- _Records for this exercise_

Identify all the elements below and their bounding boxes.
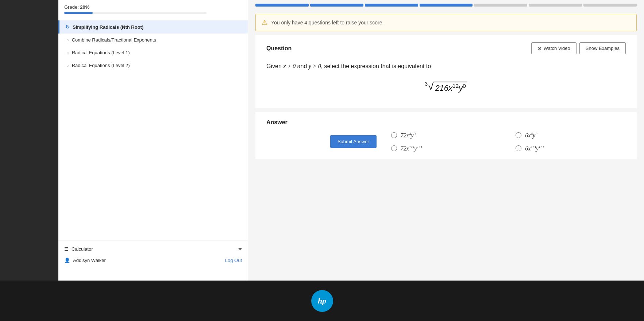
question-label: Question	[266, 45, 292, 52]
grade-value: 20%	[80, 4, 89, 10]
user-item: 👤 Addisyn Walker Log Out	[58, 255, 248, 266]
answer-radio-1[interactable]	[391, 132, 397, 138]
play-circle-icon: ⊙	[537, 46, 541, 51]
progress-bar-6	[529, 4, 582, 7]
answer-label-1: 72x4y3	[401, 132, 416, 139]
logout-link[interactable]: Log Out	[225, 258, 242, 263]
radical-index: 3	[425, 81, 428, 87]
submit-answer-button[interactable]: Submit Answer	[330, 135, 377, 148]
keyboard-area: hp	[0, 281, 644, 321]
answer-label: Answer	[266, 119, 626, 126]
sidebar-item-label-radical-1: Radical Equations (Level 1)	[72, 50, 130, 55]
question-header: Question ⊙ Watch Video Show Examples	[266, 42, 626, 54]
grade-progress-fill	[64, 12, 93, 14]
answer-grid: 72x4y3 6x4y3 Submit Answer	[266, 132, 626, 152]
watch-video-button[interactable]: ⊙ Watch Video	[531, 42, 576, 54]
progress-bar-1	[255, 4, 309, 7]
main-content: ⚠ You only have 4 questions left to rais…	[248, 0, 644, 281]
warning-text: You only have 4 questions left to raise …	[271, 20, 383, 26]
progress-bar-4	[420, 4, 473, 7]
answer-radio-3[interactable]	[391, 145, 397, 151]
answer-label-2: 6x4y3	[525, 132, 537, 139]
sidebar-item-combine-radicals[interactable]: Combine Radicals/Fractional Exponents	[58, 34, 248, 46]
answer-section: Answer 72x4y3 6x4y3	[255, 112, 637, 160]
radical-symbol: √	[428, 82, 433, 92]
answer-option-4[interactable]: 6x1/3y1/3	[516, 145, 626, 152]
sidebar-menu: Simplifying Radicals (Nth Root) Combine …	[58, 20, 248, 72]
radical-expression: 3√216x12y0	[425, 82, 467, 94]
math-y-condition: y > 0	[309, 63, 321, 69]
user-icon: 👤	[64, 258, 70, 263]
answer-label-3: 72x1/3y1/3	[401, 145, 422, 152]
sidebar-item-label-radical-2: Radical Equations (Level 2)	[72, 63, 130, 68]
sidebar-item-label-combine: Combine Radicals/Fractional Exponents	[72, 37, 156, 43]
progress-bar-2	[310, 4, 363, 7]
monitor: Grade: 20% Simplifying Radicals (Nth Roo…	[0, 0, 644, 281]
answer-label-4: 6x1/3y1/3	[525, 145, 544, 152]
grade-progress-bar	[64, 12, 207, 14]
warning-icon: ⚠	[262, 19, 267, 27]
top-progress-bars	[248, 0, 644, 10]
sidebar-bottom: ☰ Calculator 👤 Addisyn Walker Log Out	[58, 240, 248, 266]
calculator-label: Calculator	[72, 246, 93, 252]
radical-content: 216x12y0	[433, 82, 467, 94]
show-examples-button[interactable]: Show Examples	[579, 42, 626, 54]
hp-logo: hp	[311, 290, 333, 312]
progress-bar-3	[365, 4, 418, 7]
progress-bar-7	[583, 4, 637, 7]
sidebar: Grade: 20% Simplifying Radicals (Nth Roo…	[58, 0, 248, 281]
show-examples-label: Show Examples	[586, 46, 620, 51]
answer-radio-4[interactable]	[516, 145, 521, 151]
grade-section: Grade: 20%	[58, 0, 248, 17]
sidebar-item-radical-eq-1[interactable]: Radical Equations (Level 1)	[58, 46, 248, 59]
sidebar-item-simplifying-radicals[interactable]: Simplifying Radicals (Nth Root)	[58, 20, 248, 34]
user-name: Addisyn Walker	[73, 258, 106, 263]
calculator-item[interactable]: ☰ Calculator	[58, 243, 248, 255]
chevron-down-icon	[238, 248, 242, 250]
math-main-expression: 3√216x12y0	[266, 78, 626, 94]
answer-radio-2[interactable]	[516, 132, 521, 138]
answer-option-3[interactable]: 72x1/3y1/3	[391, 145, 501, 152]
question-text: Given x > 0 and y > 0, select the expres…	[266, 62, 626, 71]
question-btn-group: ⊙ Watch Video Show Examples	[531, 42, 626, 54]
watch-video-label: Watch Video	[544, 46, 570, 51]
question-area: Question ⊙ Watch Video Show Examples Giv…	[255, 35, 637, 108]
answer-option-2[interactable]: 6x4y3	[516, 132, 626, 139]
math-x-condition: x > 0	[283, 63, 296, 69]
sidebar-item-radical-eq-2[interactable]: Radical Equations (Level 2)	[58, 59, 248, 72]
sidebar-item-label-simplifying: Simplifying Radicals (Nth Root)	[73, 24, 143, 30]
progress-bar-5	[474, 4, 527, 7]
calculator-icon: ☰	[64, 246, 69, 252]
screen: Grade: 20% Simplifying Radicals (Nth Roo…	[58, 0, 644, 281]
warning-banner: ⚠ You only have 4 questions left to rais…	[255, 14, 637, 31]
grade-label: Grade: 20%	[64, 4, 242, 10]
answer-option-1[interactable]: 72x4y3	[391, 132, 501, 139]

- _Required work_
Filter the entries down to the lines containing "option". Copy each of those lines.

- _Your solution_
answer-option-4[interactable]: 6x1/3y1/3	[516, 145, 626, 152]
answer-option-3[interactable]: 72x1/3y1/3	[391, 145, 501, 152]
answer-option-2[interactable]: 6x4y3	[516, 132, 626, 139]
answer-option-1[interactable]: 72x4y3	[391, 132, 501, 139]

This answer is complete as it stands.